Working Capital Escrow Shares means, collectively, (a) that number of shares of Parent Convertible Preferred Stock equal to the Working Capital Escrow Amount based on a valuation of such Parent Convertible Preferred Stock pursuant to the Signing VWAP, and (b) that number of shares of Parent Common Stock that the holders of RSUs (other than the Rollover RSUs) would otherwise receive upon the cancellation and conversion of such RSUs pursuant to Section 2.6(c), on a pro rata basis.
Working Capital Escrow Shares means collectively, the Magnolia Working Capital Escrow Shares and the Hawthorne Working Capital Escrow Shares.
Working Capital Escrow Shares means a number of shares of Purchaser Common Stock equal to $10,000,000 (ten million dollars) divided by the Average Purchaser Stock Price (rounded up to the nearest whole number).

Examples of Working Capital Escrow Shares in a sentence

  • The Working Capital Escrow Amount shall be deposited into the Working Capital Escrow Account in the form of the Working Capital Escrow Shares.

  • Section 2.01(a) Working Capital Escrow Shares...................................................

  • If the Purchaser fails to deliver to the Sellers the statement of Closing Date Working Capital within such sixty (60) day period, the Escrow Agent shall automatically and without further instructions deliver to the Sellers the Working Capital Escrow Shares.

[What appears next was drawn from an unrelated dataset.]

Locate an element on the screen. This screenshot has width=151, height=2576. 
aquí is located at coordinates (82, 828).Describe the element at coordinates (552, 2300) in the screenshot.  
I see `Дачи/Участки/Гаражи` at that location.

  • The Escrow Agent shall retain (x) LTIP Escrow Shares for the purposes of securing the Parties’ obligations under Section 5.17 and the second proviso of Section 2.7(b)(i)(A) and (y) Working Capital Escrow Shares for the purposes of securing the Parties’ obligations under Section 2.7. The Escrow Agreement shall provide for the distribution by the Escrow Agent of the LTIP Escrow Shares and the Working Capital Escrow Shares in accordance with the terms of this Agreement (and the Escrow Agreement).

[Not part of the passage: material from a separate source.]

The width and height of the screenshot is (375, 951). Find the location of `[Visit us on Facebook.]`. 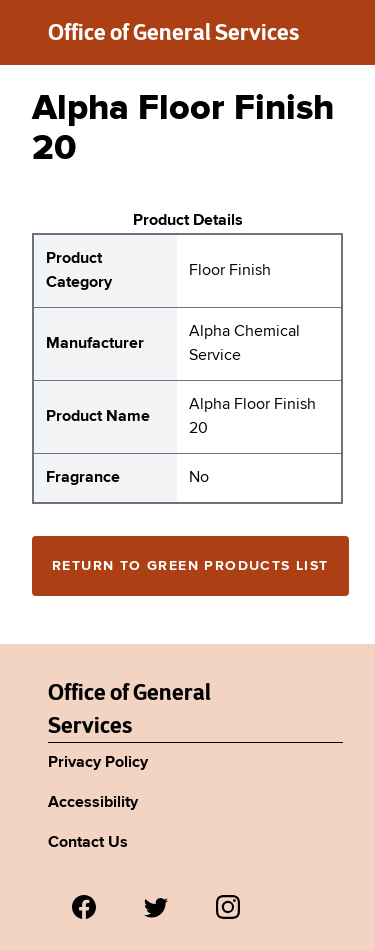

[Visit us on Facebook.] is located at coordinates (84, 907). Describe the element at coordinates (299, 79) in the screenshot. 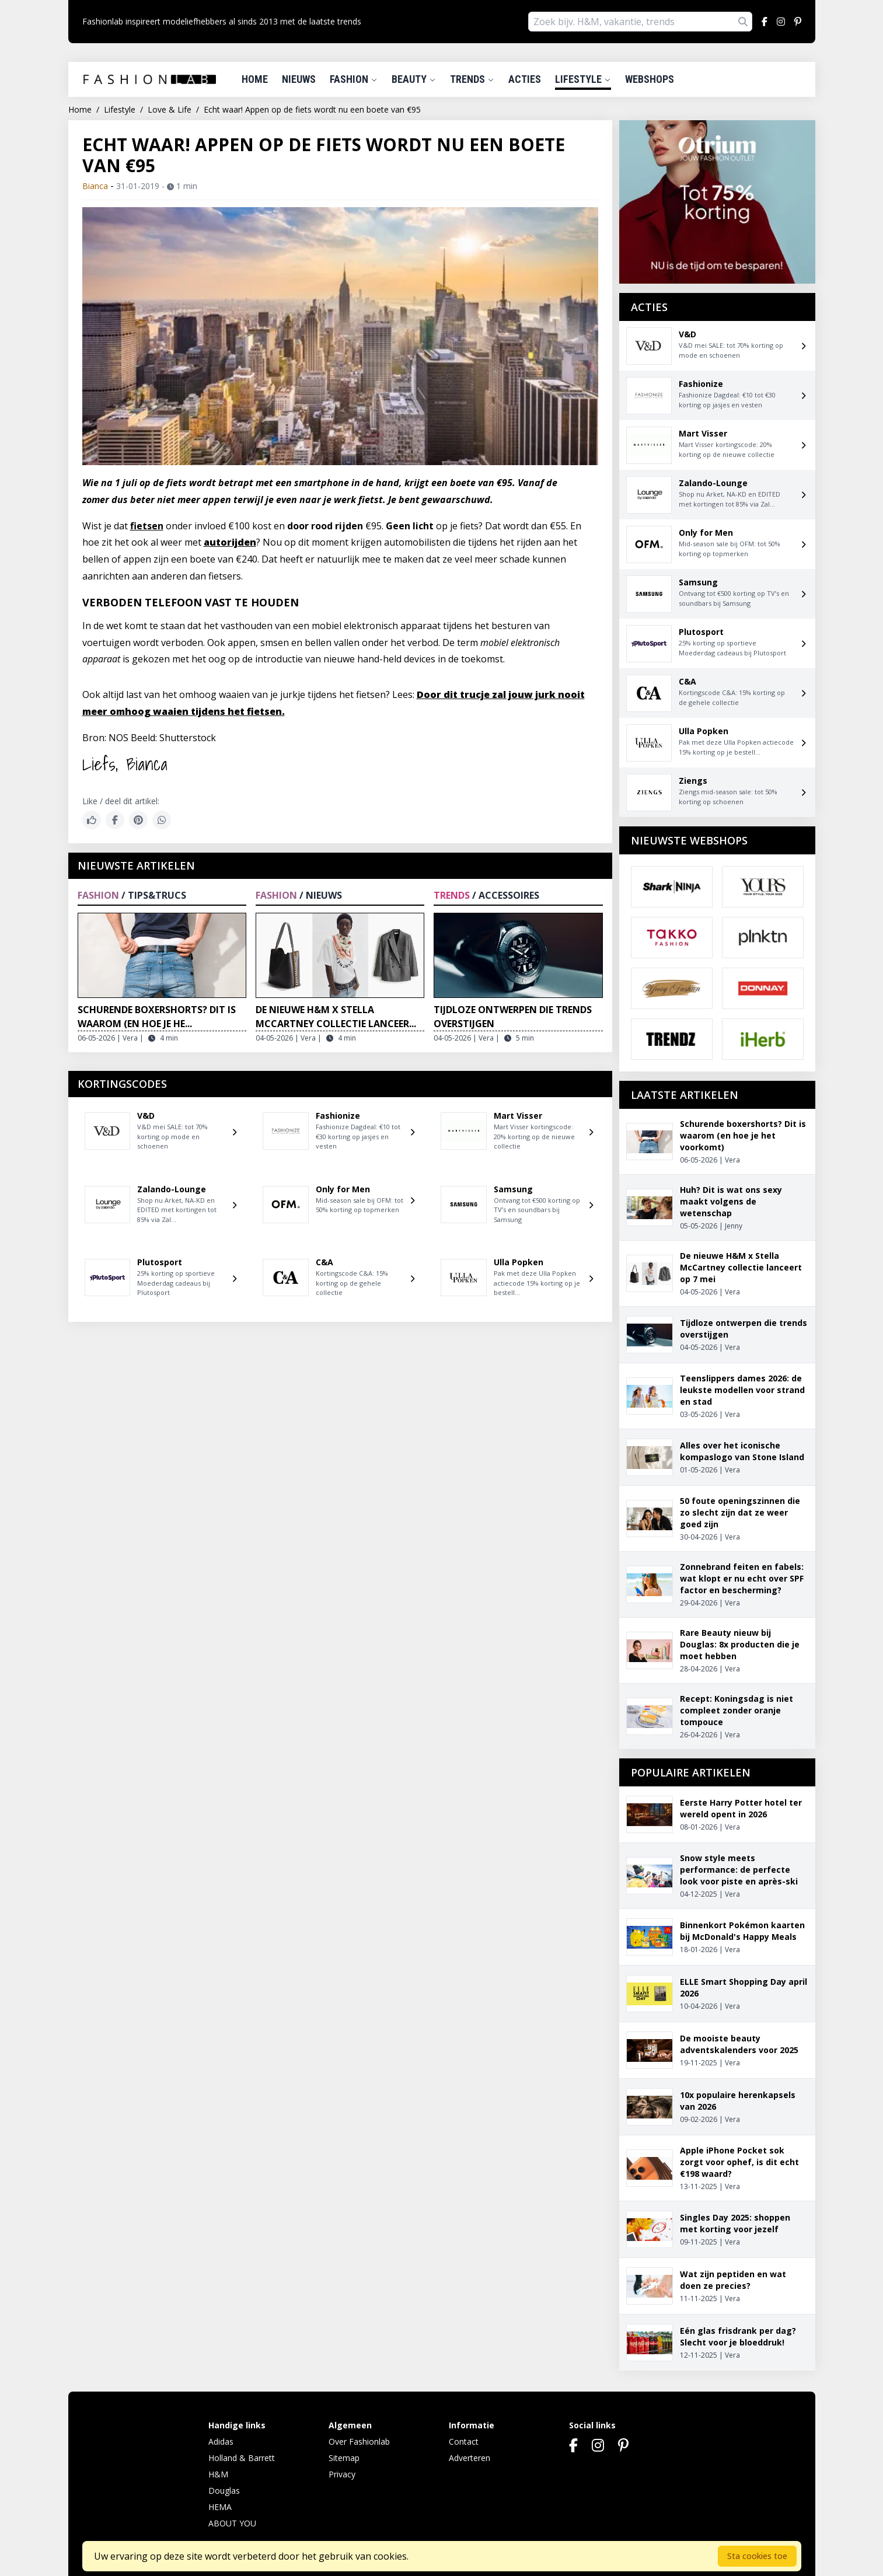

I see `Nieuws` at that location.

  • Unless and until the Escrow Agent receives the certificates representing additional shares of Parent Common Stock or other property, the Escrow Agent may assume without inquiry that no such stock or other property has been or is required to be issued with respect to Working Capital Escrow Shares or Indemnity Escrow Shares.

  • No. of shares of Parent Common Stock that are Securities for purposes of this Agreement and that are to be received or receivable by the undersigned as of the Closing (which, solely in the case of Pace, includes all of the the Indemnity Escrow Shares and all of the Working Capital Escrow Shares): shares of Parent Common Stock Yours truly, By: Name: Date: Acknowledged and Agreed: BLACKBOARD INC.

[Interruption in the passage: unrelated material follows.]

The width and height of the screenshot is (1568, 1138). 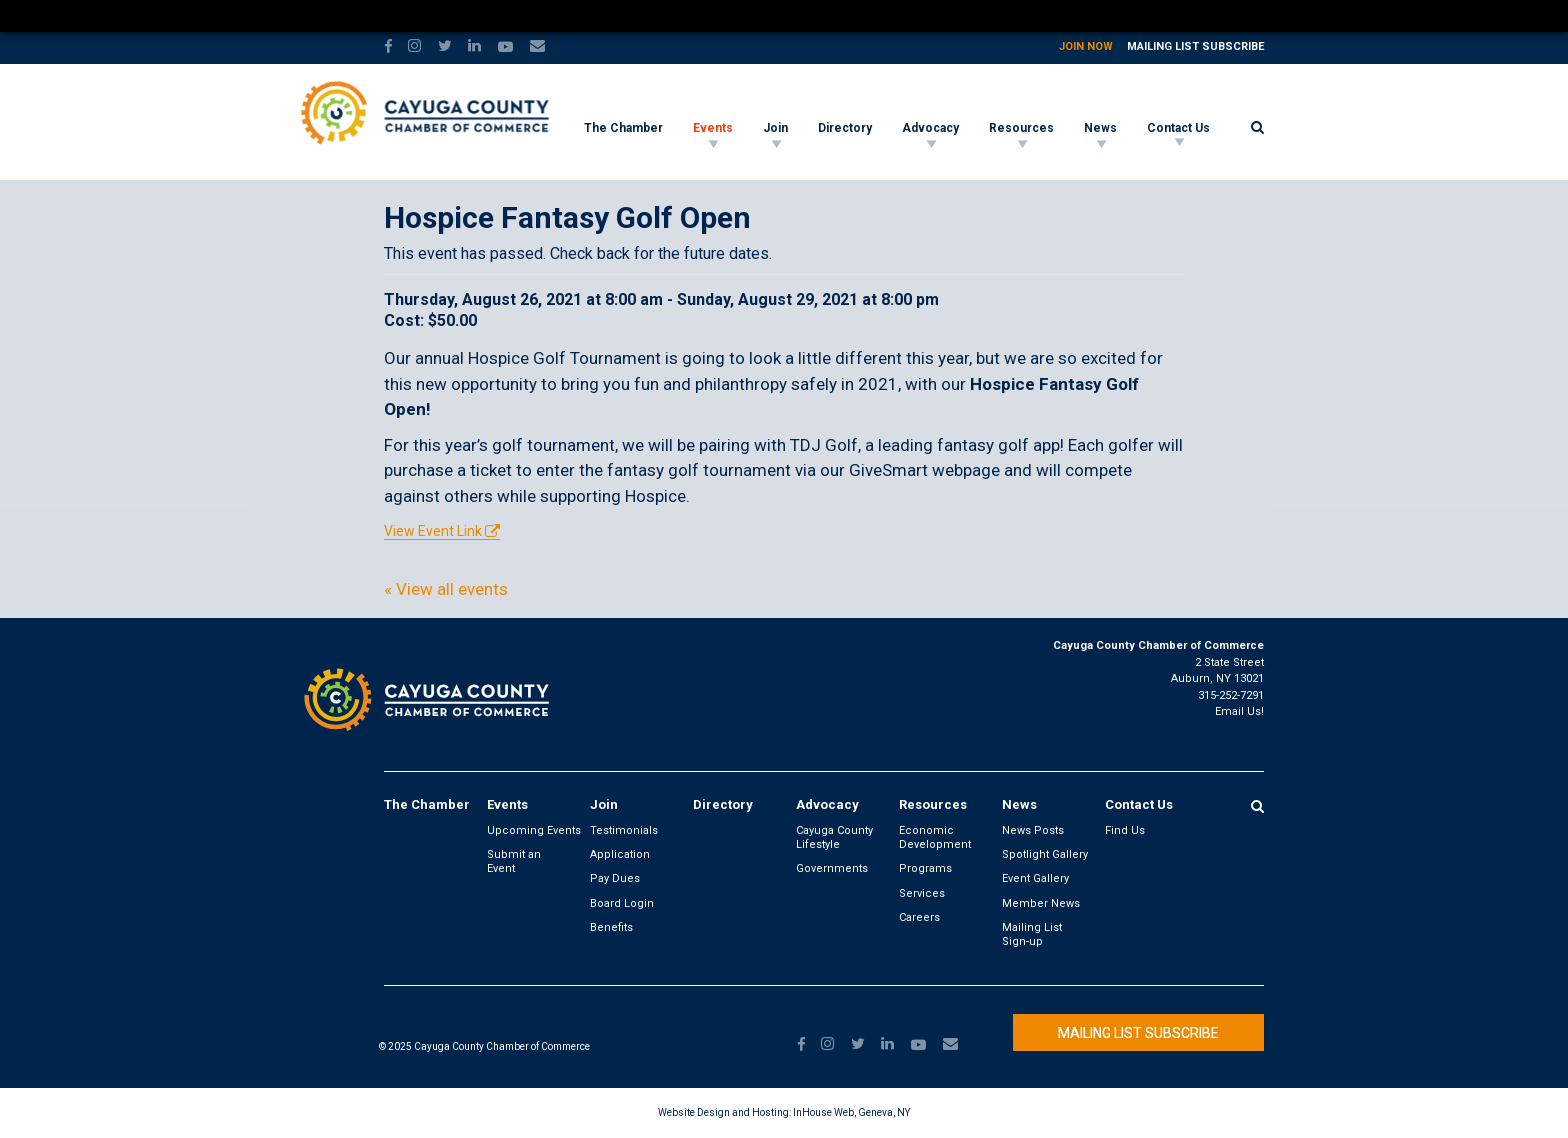 I want to click on View Event Link, so click(x=433, y=531).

  • In connection with any release of Working Capital Escrow Shares or Indemnity Escrow Shares from the Escrow Account, Parent and the Escrow Agent shall be permitted to “round down” or to follow such other rounding procedures as Parent reasonably determines to be appropriate in order to avoid retaining any fractional shares in the Escrow Account and in order to avoid releasing any fractional shares from the Escrow Account.


More Definitions of Working Capital Escrow Shares

Working Capital Escrow Shares has the meaning given to such term in the Escrow Agreement.
Working Capital Escrow Shares mean such number of shares of Parent Series C Preferred Stock and Parent Common Stock as (i) shall have a value of $1,200,000 (with each share of Parent Series C Preferred Stock valued at $30.00 and each share of Parent Common Stock valued according to the Average Parent Share Price) and (ii) shall be in the same ratio of shares of Parent Series C Preferred Stock: Parent Common Stock as the ratio of shares of Parent Series C Preferred Stock to be delivered to the Shareholders pursuant to Schedule 2.01(a): shares of Parent Common Stock to be delivered to the Shareholders pursuant to Schedule 2.01(a). The rights, privileges, terms and conditions of the Parent Series C Preferred Stock are set forth on Annex 2 attached hereto. All such shares of Company Preferred Stock and Company Common Stock shall no longer be outstanding and shall automatically be cancelled and retired and shall cease to exist, and the certificates previously representing such shares shall thereafter represent only the right to receive the Merger Consideration into which such Company Preferred Stock and Company Common Stock was converted in the Merger immediately at the Effective Time, if all of the certificates representing shares of Company Preferred Stock and Company Common Stock are delivered to Parent at the Closing, or, if all such certificates are not so delivered, upon the delivery of a properly executed letter of transmittal accompanied by such certificates. Certificates previously representing shares of Company Preferred Stock and Company Common Stock shall be exchanged for the Merger Consideration in accordance with Schedule 2.01(a) upon the surrender of such certificates in accordance with the provisions of Section 2.02, without interest. No fractional share of Parent Common Stock or Parent Series C Preferred Stock shall be issued, and, in lieu thereof, a cash payment shall be made pursuant to Section 2.02(c) hereof.